The study demonstrates that SERS captures storage-induced chemical changes in green tea and, when combined with PCA-SVM, accurately predicts storage time, outperforming traditional sensory and standalone chemical analyses in speed and objectivity. Oxidation and hydrolysis of polyphenols during storage drive spectral changes, with increases in the ~730 cm⁻¹ peak and decreases in aromatic ring vibrations consistent with catechin transformation and polymerization. Crucially, the ~730 cm⁻¹ peak is specific to myricetin among tested polyphenols, and its intensity scales with myricetin concentration. Quantitative SERS agreed with UPLC within ~6% error, and myricetin levels showed a strong positive linear correlation with storage duration (R² = 0.9346), validating myricetin as an indicator compound. The PCA-SVM model’s high accuracy (97.22% prediction) indicates that nonlinear classification effectively separates subtle quality differences across years. This integrative approach identifies not only storage time but also mechanistic markers (myricetin) linked to quality deterioration, offering a practical, rapid tool for quality monitoring.
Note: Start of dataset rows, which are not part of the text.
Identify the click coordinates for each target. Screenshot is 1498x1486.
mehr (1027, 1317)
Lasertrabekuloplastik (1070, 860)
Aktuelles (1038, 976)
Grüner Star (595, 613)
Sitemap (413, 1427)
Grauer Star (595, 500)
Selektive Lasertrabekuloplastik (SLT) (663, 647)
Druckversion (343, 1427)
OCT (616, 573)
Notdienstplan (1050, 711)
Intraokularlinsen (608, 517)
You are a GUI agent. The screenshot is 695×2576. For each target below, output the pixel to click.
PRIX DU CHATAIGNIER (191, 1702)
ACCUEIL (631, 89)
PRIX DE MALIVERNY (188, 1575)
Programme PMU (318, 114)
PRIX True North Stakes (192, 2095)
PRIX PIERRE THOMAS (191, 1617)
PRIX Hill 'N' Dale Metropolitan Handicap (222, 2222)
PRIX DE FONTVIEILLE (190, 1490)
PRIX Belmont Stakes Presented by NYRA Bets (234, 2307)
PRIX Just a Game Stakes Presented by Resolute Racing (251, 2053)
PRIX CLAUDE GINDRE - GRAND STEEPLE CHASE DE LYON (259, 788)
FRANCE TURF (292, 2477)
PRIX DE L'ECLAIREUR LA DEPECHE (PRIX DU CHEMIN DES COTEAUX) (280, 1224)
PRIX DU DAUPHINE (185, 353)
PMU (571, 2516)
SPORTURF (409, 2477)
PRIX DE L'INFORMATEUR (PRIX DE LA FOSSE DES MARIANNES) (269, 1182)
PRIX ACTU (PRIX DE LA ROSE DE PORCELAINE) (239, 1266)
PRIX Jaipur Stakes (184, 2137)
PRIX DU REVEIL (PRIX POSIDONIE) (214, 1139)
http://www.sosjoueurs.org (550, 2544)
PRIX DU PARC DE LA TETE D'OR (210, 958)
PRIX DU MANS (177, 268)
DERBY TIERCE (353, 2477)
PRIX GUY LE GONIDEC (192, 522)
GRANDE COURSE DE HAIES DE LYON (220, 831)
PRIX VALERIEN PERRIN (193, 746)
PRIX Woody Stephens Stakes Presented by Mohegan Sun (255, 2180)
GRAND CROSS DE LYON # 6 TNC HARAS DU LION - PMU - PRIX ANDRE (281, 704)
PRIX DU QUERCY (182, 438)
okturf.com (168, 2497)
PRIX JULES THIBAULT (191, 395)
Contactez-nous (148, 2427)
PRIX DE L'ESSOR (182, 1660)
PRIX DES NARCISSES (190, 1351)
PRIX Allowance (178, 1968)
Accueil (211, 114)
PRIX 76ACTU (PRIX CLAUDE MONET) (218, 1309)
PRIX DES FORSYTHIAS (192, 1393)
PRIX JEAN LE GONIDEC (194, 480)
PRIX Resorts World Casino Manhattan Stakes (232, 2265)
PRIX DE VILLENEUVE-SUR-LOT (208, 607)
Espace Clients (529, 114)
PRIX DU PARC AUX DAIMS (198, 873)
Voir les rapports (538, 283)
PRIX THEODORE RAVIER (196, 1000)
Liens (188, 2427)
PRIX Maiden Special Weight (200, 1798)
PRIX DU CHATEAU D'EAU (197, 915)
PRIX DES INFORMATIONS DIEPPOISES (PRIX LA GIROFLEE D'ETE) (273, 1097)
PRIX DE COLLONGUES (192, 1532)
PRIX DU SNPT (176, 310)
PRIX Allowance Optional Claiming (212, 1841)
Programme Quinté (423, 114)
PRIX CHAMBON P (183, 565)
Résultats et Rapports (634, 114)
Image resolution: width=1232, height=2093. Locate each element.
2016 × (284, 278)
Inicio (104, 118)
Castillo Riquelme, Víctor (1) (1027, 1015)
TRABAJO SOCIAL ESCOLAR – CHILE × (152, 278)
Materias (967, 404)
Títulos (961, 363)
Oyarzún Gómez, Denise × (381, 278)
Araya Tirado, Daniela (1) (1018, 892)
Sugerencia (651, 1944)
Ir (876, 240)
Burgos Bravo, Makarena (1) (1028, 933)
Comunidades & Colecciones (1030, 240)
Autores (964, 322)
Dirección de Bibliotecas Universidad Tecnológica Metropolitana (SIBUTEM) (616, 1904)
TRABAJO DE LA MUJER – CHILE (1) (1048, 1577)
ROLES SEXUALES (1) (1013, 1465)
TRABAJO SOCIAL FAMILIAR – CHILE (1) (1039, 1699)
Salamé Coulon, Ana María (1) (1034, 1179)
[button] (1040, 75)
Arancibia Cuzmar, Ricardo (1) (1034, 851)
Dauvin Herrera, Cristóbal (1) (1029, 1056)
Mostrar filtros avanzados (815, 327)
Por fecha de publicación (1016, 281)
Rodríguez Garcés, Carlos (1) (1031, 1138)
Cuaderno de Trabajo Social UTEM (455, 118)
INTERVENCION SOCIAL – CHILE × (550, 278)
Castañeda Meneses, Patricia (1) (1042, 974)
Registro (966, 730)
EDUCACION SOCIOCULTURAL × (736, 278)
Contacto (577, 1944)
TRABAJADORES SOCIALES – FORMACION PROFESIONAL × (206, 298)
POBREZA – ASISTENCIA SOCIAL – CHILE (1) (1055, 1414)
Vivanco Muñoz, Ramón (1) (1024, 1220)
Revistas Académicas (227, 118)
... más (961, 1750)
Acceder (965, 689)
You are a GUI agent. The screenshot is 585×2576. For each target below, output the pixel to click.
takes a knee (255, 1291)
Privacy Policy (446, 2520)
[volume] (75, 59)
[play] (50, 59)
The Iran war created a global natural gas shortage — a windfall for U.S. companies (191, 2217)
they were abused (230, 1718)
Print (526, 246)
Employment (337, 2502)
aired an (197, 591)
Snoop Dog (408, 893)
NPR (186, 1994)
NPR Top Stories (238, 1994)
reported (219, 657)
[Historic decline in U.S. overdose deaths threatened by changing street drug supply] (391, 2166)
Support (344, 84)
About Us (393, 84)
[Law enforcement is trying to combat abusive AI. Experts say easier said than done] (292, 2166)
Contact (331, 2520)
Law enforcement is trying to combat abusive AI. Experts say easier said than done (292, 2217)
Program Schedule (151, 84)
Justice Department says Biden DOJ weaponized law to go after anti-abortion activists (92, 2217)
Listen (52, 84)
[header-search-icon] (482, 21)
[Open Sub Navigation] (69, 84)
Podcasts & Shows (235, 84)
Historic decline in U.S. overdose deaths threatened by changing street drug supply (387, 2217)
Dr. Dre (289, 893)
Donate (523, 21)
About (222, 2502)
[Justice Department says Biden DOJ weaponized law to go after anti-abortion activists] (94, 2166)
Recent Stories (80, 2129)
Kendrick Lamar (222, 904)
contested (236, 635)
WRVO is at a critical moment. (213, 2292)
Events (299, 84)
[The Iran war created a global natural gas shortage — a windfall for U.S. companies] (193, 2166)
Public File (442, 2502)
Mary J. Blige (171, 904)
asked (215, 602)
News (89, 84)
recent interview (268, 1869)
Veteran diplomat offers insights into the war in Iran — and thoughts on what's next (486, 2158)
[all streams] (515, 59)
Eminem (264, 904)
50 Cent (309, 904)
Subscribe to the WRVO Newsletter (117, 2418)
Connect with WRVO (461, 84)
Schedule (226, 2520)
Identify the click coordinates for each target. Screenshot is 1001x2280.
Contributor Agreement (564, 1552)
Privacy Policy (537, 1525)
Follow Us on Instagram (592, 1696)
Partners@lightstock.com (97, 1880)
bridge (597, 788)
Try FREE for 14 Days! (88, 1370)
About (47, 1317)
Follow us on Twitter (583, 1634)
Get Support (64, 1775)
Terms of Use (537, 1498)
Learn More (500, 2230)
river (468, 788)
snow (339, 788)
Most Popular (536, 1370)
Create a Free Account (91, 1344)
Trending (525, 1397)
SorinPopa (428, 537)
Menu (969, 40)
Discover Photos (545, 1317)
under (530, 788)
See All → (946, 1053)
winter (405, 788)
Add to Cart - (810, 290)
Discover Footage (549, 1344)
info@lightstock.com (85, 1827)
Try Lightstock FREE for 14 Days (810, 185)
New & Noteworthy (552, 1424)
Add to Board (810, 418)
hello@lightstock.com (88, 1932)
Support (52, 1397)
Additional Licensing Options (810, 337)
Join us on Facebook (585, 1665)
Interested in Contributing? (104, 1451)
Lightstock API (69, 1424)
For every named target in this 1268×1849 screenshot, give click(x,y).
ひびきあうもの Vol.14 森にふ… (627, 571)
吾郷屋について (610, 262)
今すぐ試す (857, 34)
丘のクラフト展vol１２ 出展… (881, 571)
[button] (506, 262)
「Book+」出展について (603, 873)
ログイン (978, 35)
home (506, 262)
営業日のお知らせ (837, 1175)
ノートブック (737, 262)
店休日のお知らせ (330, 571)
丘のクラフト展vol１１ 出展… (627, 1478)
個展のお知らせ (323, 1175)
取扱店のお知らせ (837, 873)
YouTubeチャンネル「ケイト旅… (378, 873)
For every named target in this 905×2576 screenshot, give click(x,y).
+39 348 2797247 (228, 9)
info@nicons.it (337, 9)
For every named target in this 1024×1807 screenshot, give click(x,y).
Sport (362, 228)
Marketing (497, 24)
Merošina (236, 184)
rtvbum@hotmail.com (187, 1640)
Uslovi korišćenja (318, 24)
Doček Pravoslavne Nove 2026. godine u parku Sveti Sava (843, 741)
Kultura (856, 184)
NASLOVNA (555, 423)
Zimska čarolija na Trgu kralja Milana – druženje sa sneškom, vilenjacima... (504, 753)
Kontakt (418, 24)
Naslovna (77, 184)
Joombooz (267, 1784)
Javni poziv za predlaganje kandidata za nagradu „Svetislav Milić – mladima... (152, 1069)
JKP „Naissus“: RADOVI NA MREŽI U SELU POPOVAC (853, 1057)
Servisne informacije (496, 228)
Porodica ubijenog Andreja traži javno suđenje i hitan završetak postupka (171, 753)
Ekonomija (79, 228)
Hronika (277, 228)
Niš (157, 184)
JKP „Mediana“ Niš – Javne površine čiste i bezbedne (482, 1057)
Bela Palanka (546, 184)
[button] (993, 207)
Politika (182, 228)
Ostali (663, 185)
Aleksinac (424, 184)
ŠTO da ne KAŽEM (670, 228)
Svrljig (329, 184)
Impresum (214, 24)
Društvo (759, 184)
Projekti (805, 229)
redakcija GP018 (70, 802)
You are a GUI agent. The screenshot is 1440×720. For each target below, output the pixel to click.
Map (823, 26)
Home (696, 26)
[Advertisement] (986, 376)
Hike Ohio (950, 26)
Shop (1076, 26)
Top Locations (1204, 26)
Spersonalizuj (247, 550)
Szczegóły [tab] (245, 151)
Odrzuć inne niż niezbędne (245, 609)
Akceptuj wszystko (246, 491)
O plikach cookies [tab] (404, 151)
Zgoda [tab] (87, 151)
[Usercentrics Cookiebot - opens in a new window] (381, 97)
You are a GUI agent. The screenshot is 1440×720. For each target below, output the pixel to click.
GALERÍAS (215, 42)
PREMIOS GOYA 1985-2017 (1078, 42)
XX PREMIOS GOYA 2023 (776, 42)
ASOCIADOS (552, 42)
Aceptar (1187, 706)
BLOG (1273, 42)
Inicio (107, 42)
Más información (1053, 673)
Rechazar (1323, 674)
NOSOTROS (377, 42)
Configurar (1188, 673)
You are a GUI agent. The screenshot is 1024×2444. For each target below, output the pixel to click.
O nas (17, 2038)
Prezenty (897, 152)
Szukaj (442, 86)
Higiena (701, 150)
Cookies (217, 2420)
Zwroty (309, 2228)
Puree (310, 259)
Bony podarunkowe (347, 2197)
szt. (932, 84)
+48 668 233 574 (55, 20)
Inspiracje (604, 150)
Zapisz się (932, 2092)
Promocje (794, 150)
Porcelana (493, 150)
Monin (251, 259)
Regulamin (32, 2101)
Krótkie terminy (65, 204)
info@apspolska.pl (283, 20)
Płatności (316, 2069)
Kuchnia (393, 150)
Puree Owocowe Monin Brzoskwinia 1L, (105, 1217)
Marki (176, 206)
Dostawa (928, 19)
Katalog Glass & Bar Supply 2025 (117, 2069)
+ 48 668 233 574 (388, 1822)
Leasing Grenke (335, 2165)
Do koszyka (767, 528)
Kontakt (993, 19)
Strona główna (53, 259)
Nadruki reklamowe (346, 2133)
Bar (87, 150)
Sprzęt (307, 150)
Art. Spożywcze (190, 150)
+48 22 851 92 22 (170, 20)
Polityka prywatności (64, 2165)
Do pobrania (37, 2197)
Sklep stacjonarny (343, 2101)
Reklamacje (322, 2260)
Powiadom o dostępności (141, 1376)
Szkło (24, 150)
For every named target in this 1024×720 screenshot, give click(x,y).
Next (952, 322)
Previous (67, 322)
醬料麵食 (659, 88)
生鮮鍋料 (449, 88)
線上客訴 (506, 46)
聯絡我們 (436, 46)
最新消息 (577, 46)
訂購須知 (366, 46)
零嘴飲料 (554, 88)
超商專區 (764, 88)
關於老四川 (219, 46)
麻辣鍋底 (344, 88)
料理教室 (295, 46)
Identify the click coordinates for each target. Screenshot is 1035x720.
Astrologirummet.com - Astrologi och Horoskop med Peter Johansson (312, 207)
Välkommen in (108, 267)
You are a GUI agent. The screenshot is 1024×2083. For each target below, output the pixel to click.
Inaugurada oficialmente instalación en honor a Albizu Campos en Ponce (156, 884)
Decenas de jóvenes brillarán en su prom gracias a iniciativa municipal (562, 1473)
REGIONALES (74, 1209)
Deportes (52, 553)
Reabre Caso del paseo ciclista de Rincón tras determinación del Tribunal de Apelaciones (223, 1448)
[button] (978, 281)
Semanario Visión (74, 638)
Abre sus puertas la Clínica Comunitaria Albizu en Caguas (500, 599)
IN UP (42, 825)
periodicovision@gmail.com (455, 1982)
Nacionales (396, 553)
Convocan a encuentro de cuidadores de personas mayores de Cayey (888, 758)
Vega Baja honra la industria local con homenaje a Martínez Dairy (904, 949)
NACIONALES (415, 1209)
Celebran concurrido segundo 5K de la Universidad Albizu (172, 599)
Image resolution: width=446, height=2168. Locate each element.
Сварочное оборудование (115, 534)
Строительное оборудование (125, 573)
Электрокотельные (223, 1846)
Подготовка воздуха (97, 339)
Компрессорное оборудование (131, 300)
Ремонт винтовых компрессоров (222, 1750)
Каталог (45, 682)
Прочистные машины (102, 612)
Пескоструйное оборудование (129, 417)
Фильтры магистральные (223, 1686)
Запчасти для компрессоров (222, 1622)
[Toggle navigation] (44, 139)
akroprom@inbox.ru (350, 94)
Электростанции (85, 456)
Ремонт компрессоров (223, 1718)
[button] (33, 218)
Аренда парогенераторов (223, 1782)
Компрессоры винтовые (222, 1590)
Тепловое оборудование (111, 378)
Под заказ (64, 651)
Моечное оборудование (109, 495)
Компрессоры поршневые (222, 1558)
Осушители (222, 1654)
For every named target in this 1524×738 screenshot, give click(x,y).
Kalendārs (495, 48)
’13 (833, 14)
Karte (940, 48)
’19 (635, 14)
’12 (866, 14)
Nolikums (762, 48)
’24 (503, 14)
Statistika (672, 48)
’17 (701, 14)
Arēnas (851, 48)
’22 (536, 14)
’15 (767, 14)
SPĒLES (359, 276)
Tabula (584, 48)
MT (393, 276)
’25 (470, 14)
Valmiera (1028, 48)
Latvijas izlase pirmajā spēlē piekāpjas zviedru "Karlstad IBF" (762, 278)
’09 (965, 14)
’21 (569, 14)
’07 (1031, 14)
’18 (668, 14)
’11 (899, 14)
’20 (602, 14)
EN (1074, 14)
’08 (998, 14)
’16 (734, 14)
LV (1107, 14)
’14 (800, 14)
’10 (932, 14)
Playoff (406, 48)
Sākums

SERS, coupled with a PCA-SVM model, provides a rapid and accurate method to predict green tea storage time, achieving 97.22% prediction accuracy. The Raman peak at ~730 cm⁻¹ is a characteristic signature of myricetin; its intensity correlates linearly with myricetin concentration and increases with storage time. Myricetin concentration itself correlates strongly with storage duration, supporting its role as an indicator compound for storage-related quality change in green tea. Future work should validate and enhance the model with a broader range of green teas and storage conditions and develop portable Raman-based methods for on-site, instant quality assessment.

- Generalizability: Samples were from a single green tea type (TPHK) and stored at 4 °C; broader validation across varieties, origins, processing grades, and storage conditions is needed. - Sample size and years: Limited to 2015–2020 vintages with 108 spectra; larger datasets could further stabilize model performance. - Instrumentation: Bench-top SERS setup; field-deployable, portable Raman systems need development and validation. - Modeling details: Although high accuracy was achieved, model optimization (e.g., selection of PCs) and external validation on independent datasets are necessary to confirm robustness.